The thermal insulation material should have good versatility and it should be able to withstand stresses. Due to challenges in installing the thermal insulation a machinable material is recommendable. The durability is required for the thermal insulation since it should be able to withstand harsh environment until the end of the NPP’s lifetime. The installed thermal insulation should stay intact and withstand accident scenarios without falling off.

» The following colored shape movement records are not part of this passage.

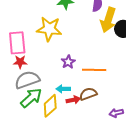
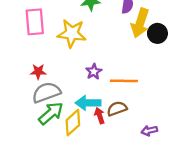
pink rectangle: (17, 43) -> (35, 22), moved
cyan arrow: (63, 89) -> (88, 103), size x1.5
red arrow: (73, 100) -> (100, 116), turned -96

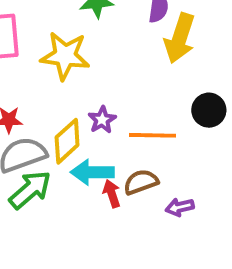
black circle: (157, 33) -> (209, 110), moved
yellow diamond: (73, 123) -> (67, 141), moved
purple arrow: (149, 131) -> (180, 207), moved

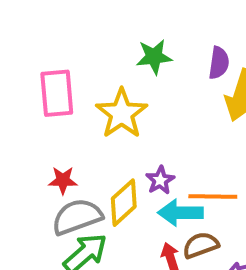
yellow star: (65, 56) -> (122, 113), turned 30
cyan arrow: (92, 172) -> (180, 213), moved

Resistance to water is needed. It is unacceptable for the material to start deforming or dissolving after having a contact with water. Loose and detached parts due to wetting may cause unacceptable clogging to occur.

3.1.6 Corrosion effect

Galvanic corrosion occurs when a metallic contact is made between less noble metal and more noble metal. Galvanic corrosion rate increases in more moisture atmosphere.

However the corrosion effect is nonexistent in warm and dry environments. [18] The atmosphere surrounding the external side of the RPV is in high temperature and low humidity. The corrosion effect between RPV and possible insulation can therefore be assumed to be minimal.

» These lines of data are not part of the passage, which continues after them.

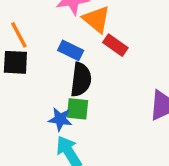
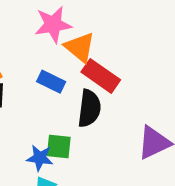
red rectangle: (115, 45) -> (101, 76), size x1.4
black semicircle: (81, 80) -> (89, 108), moved

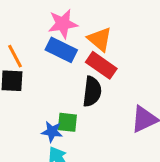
orange triangle: (80, 47) -> (100, 39), moved
blue rectangle: (51, 82) -> (61, 50), moved, size x1.4

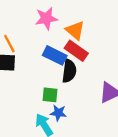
blue rectangle: (61, 50) -> (55, 55), moved
blue star: (52, 132) -> (58, 113), moved

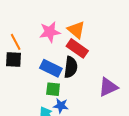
pink star: (46, 18) -> (50, 32), moved
blue rectangle: (55, 55) -> (51, 68), moved

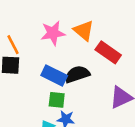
red rectangle: (77, 48) -> (108, 52), moved
black semicircle: (71, 67) -> (77, 74), turned -115

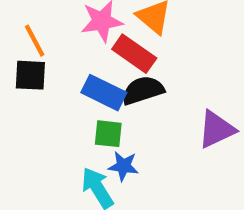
red rectangle: (108, 52) -> (134, 54), moved

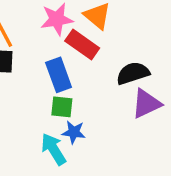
black semicircle: (143, 90) -> (133, 73), moved
blue rectangle: (104, 93) -> (59, 75), turned 44

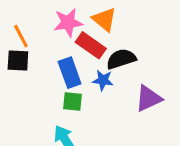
black semicircle: (133, 73) -> (121, 59), moved
blue star: (74, 132) -> (103, 80), moved

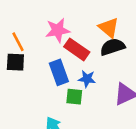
orange triangle: (104, 19) -> (109, 28), moved
black semicircle: (121, 59) -> (112, 47), moved
green square: (73, 101) -> (74, 97), moved

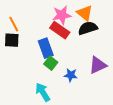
pink star: (58, 30) -> (62, 15), moved
blue star: (87, 79) -> (71, 75), moved
green square: (74, 97) -> (51, 63), moved, turned 32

3.1.7 Optimization of thermal insulation thickness

Thermal insulation thickness should be optimized. Thinner thermal insulation leads to weaker integrity, durability and in addition the desired result in thermal shock mitigation may not be achieved. Too thick thermal insulation may lead for the strong heat transfer taking place in the edging of the thermal insulation, leading to undesirable heat transients.

Too thick thermal insulation also influences on the machinability and versatility of the material. The maximum thickness is restricted by the gap between the RPV outer surface and concrete wall which is 30cm.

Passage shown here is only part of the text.